How to get the calculate the RGB values of a pixel from the luminance? - c++

I want to compute the RGB values from the luminance.
The data that I know are :
the new luminance (the value that I want to apply)
the old luminance
the old RGB values.
We can compute the luminance from the RGB values like this :
uint8_t luminance = R * 0.21 + G * 0.71 + B * 0.07;
My code is :
// We create a function to set the luminance of a pixel
void jpegImage::setLuminance(uint8_t newLuminance, unsigned int x, unsigned int y) {
// If the X or Y value is out of range, we throw an error
if(x >= width) {
throw std::runtime_error("Error : in jpegImage::setLuminance : The X value is out of range");
}
else if(y >= height) {
throw std::runtime_error("Error : in jpegImage::setLuminance : The Y value is out of range");
}
// If the image is monochrome
if(pixelSize == 1) {
// We set the pixel value to the luminance
pixels[y][x] = newLuminance;
}
// Else if the image is colored, we throw an error
else if(pixelSize == 3) {
// I don't know how to proceed
// My image is stored in a std::vector<std::vector<uint8_t>> pixels;
// This is a list that contain the lines of the image
// Each line contains the RGB values of the following pixels
// For example an image with 2 columns and 3 lines
// [[R, G, B, R, G, B], [R, G, B, R, G, B], [R, G, B, R, G, B]]

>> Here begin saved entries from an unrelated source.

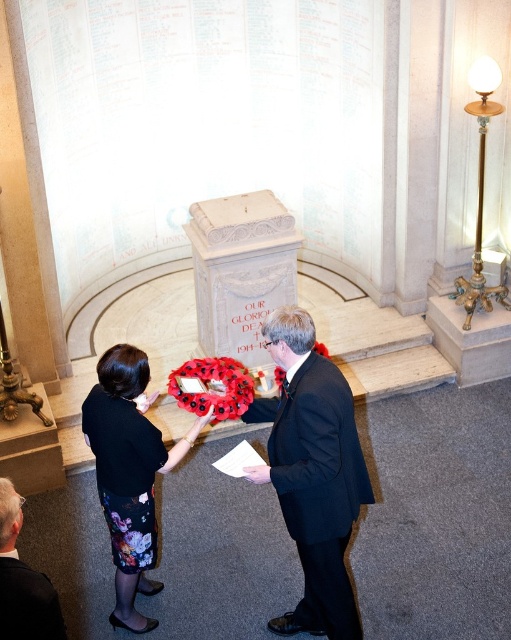 Question: Which object appears farthest from the camera in this image?

Choices:
 (A) floral skirt at center
 (B) dark suit at lower left
 (C) black suit at center

Answer: (A)

Question: Which object is positioned closest to the dark suit at lower left?

Choices:
 (A) black suit at center
 (B) floral skirt at center

Answer: (B)

Question: Considering the relative positions of floral skirt at center and dark suit at lower left in the image provided, where is floral skirt at center located with respect to dark suit at lower left?

Choices:
 (A) below
 (B) above

Answer: (B)

Question: Does black suit at center have a smaller size compared to floral skirt at center?

Choices:
 (A) no
 (B) yes

Answer: (A)

Question: In this image, where is black suit at center located relative to floral skirt at center?

Choices:
 (A) above
 (B) below

Answer: (A)

Question: Estimate the real-world distances between objects in this image. Which object is farther from the floral skirt at center?

Choices:
 (A) dark suit at lower left
 (B) black suit at center

Answer: (A) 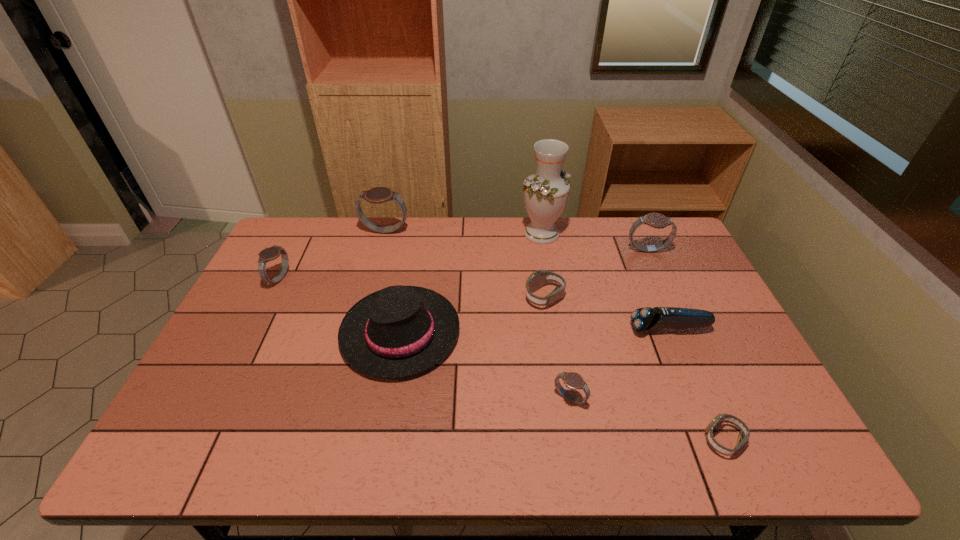 I want to click on gray watch object that ranks as the fourth closest to the bigger white watch, so click(243, 412).

Find the location of `gray watch that is the second closest to the farthest watch`. gray watch that is the second closest to the farthest watch is located at coordinates (243, 412). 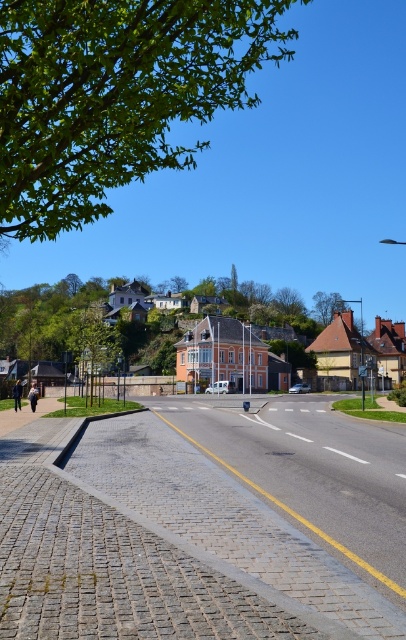 Who is lower down, green plastic street sign at center or metallic rectangular sign at center-right?

green plastic street sign at center

Is green plastic street sign at center taller than metallic rectangular sign at center-right?

Correct, green plastic street sign at center is much taller as metallic rectangular sign at center-right.

Does point (362, 362) come farther from viewer compared to point (362, 371)?

Yes, it is behind point (362, 371).

The height and width of the screenshot is (640, 406). I want to click on green plastic street sign at center, so click(362, 381).

Is green leafy tree at upper center behind green plastic street sign at center?

Yes, green leafy tree at upper center is behind green plastic street sign at center.

Between point (334, 300) and point (362, 385), which one is positioned behind?

Point (334, 300)

Locate an element on the screen. Image resolution: width=406 pixels, height=640 pixels. green leafy tree at upper center is located at coordinates (x=326, y=305).

Where is `green leafy tree at upper center`? green leafy tree at upper center is located at coordinates (326, 305).

Is green leafy tree at upper left to the left of green leafy tree at upper center from the viewer's perspective?

Correct, you'll find green leafy tree at upper left to the left of green leafy tree at upper center.

Does green leafy tree at upper left appear over green leafy tree at upper center?

Yes.

Does point (194, 1) come closer to viewer compared to point (332, 298)?

Yes.

Find the location of a particular element. This screenshot has height=640, width=406. green leafy tree at upper left is located at coordinates (114, 93). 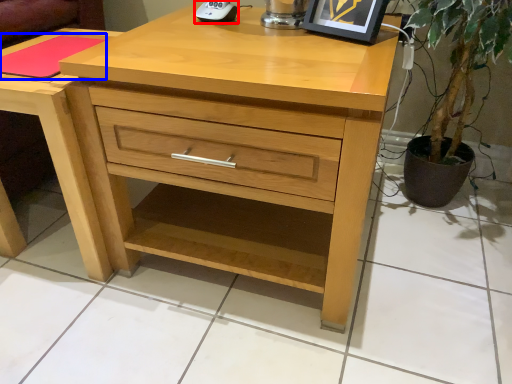 Question: Which of the following is the closest to the observer, gadget (highlighted by a red box) or pad (highlighted by a blue box)?

Choices:
 (A) gadget
 (B) pad

Answer: (B) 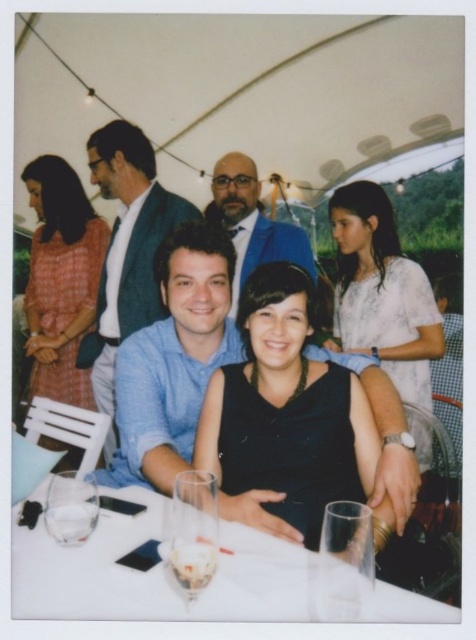 Which of these two, clear glassware at center or transparent glass at lower center, stands shorter?

Standing shorter between the two is clear glassware at center.

Can you confirm if clear glassware at center is smaller than transparent glass at lower center?

Actually, clear glassware at center might be larger than transparent glass at lower center.

Who is more distant from viewer, [212,604] or [337,547]?

The point [212,604] is more distant.

Identify the location of clear glassware at center. This screenshot has width=476, height=640. (157, 572).

Can you confirm if clear glassware at center is positioned below white textured blouse at upper right?

Yes, clear glassware at center is below white textured blouse at upper right.

Which is below, clear glassware at center or white textured blouse at upper right?

clear glassware at center is lower down.

This screenshot has height=640, width=476. What do you see at coordinates (157, 572) in the screenshot? I see `clear glassware at center` at bounding box center [157, 572].

Locate an element on the screen. The image size is (476, 640). clear glassware at center is located at coordinates (157, 572).

Does blue shirt at center have a greater height compared to orange plaid dress at left?

Correct, blue shirt at center is much taller as orange plaid dress at left.

Based on the photo, who is more distant from viewer, (142, 228) or (55, 384)?

Positioned behind is point (55, 384).

What are the coordinates of `blue shirt at center` in the screenshot? It's located at (127, 252). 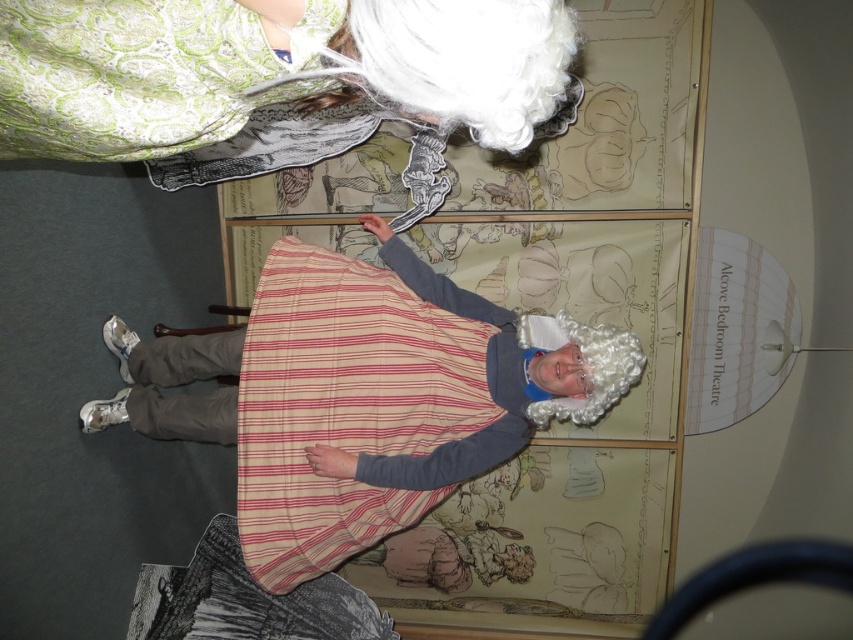 Question: Among these objects, which one is nearest to the camera?

Choices:
 (A) striped cotton apron at center
 (B) matte white wig at upper center

Answer: (B)

Question: Can you confirm if matte white wig at upper center is thinner than striped cotton apron at center?

Choices:
 (A) no
 (B) yes

Answer: (A)

Question: Among these points, which one is farthest from the camera?

Choices:
 (A) (367, 332)
 (B) (560, 99)

Answer: (A)

Question: Can you confirm if matte white wig at upper center is positioned above striped cotton apron at center?

Choices:
 (A) no
 (B) yes

Answer: (B)

Question: Does matte white wig at upper center appear under striped cotton apron at center?

Choices:
 (A) no
 (B) yes

Answer: (A) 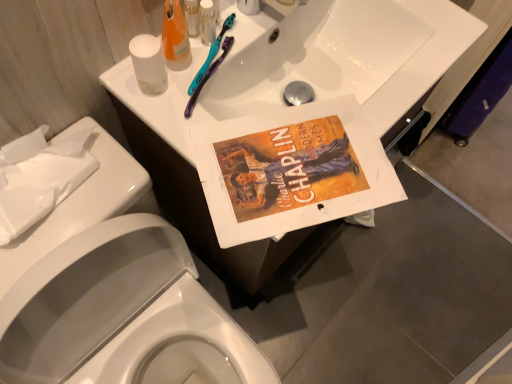 Locate an element on the screen. The width and height of the screenshot is (512, 384). vacant area located to the right-hand side of white paper towel at left, marked as the 2th porcelain in a front-to-back arrangement is located at coordinates (106, 201). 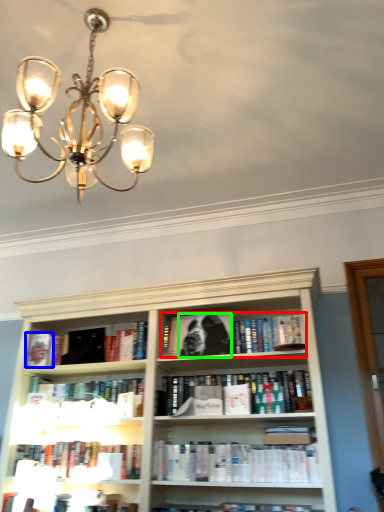 Question: Which object is the closest to the book (highlighted by a red box)? Choose among these: paperback book (highlighted by a blue box) or dog (highlighted by a green box).

Choices:
 (A) paperback book
 (B) dog

Answer: (B)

// For example, the R value with x = 23, y = 12 is:
// pixels[12][23 * pixelSize];
// For example, the B value with x = 23, y = 12 is:
// pixels[12][23 * pixelSize + 2];
// (If the image is colored, the pixelSize will be 3 (R, G and B)
// (If the image is monochrome the pixelSIze will be 1 (just the luminance value)
}
}
How can I proceed ?
Thanks !

You don't need the old luminance if you have the original RGB.
Referencing https://www.fourcc.org/fccyvrgb.php for YUV to RGB conversion.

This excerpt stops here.